Every once in a while, you’ll lace ‘em up and have a day where everything just clicks. Your stride is effortless, your concentration on point, you can easily lock into the zone and just fly. If you’re lucky, that day will be a race day. And if you’re really lucky, the stars will align and you’ll be blessed with perfect weather, a fast course, and quality competition.
Those are the days for something special — but only if you make the decision to go for it.
Todd Williams had one of those days at the Gate River Run in 1995. Looking back, 1995 was actually one of those years. By season’s end, Williams would place 9th at World Cross Country and run PRs of 27:31 for 10,000m and 13:19 for 5,000m. His crowning achievement, though, was a still-standing American Record of 42:22 for the win at Gate River.
Only one year earlier, such a season didn’t quite seem possible. He was out with a sacral stress fracture riding a stationary hand bike 10 hours a week, because any other activity would strain the injury and further extend recovery time.

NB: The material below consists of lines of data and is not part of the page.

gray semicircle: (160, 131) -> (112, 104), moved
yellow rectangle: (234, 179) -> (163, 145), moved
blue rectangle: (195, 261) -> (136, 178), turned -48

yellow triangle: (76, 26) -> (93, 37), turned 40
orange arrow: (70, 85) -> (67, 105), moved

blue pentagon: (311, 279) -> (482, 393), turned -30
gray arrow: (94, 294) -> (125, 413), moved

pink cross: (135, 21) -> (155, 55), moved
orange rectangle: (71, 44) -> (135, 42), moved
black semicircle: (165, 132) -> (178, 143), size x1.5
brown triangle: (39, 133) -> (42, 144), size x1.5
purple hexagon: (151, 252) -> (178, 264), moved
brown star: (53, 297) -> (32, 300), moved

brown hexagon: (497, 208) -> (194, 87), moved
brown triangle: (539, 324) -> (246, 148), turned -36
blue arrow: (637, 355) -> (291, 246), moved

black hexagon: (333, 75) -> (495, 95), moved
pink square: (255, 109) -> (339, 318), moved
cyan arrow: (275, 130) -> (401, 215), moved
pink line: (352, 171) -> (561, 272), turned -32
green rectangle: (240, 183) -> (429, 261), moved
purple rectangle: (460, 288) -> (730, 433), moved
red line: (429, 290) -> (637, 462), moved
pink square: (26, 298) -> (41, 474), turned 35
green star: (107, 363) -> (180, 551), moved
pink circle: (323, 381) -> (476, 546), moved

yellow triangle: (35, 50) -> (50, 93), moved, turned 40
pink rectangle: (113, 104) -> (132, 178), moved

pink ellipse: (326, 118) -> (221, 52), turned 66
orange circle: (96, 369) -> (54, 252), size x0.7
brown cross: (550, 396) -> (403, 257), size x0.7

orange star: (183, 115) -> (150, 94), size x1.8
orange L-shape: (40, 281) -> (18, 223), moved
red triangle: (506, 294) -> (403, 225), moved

But in the months before Gate River, Williams had been healthy and training consistently. In the 10 weeks before the race, he averaged 100 miles per week. He even logged 106 miles the week of the race, bringing into question the notion that a taper is necessary for top performance. When you’re on, you’re on. Might as well roll with it rather than changing things up.
What’s more shocking, though, is his long run each week — or, rather, lack thereof. During that same time frame, the longest single run was 12 miles, which he did twice. Most weeks had 10-11 miles as the “long” run, if we can even call it that. It has to make you think: how necessary is the weekly long run? Just asking the question is on the level of blasphemy here in the U.S. Everyone is an experiment of one, but if you can manage to run most of your miles fast (like Williams), then maybe you can forgo the long run — as long as you’re getting in a high level of overall mileage.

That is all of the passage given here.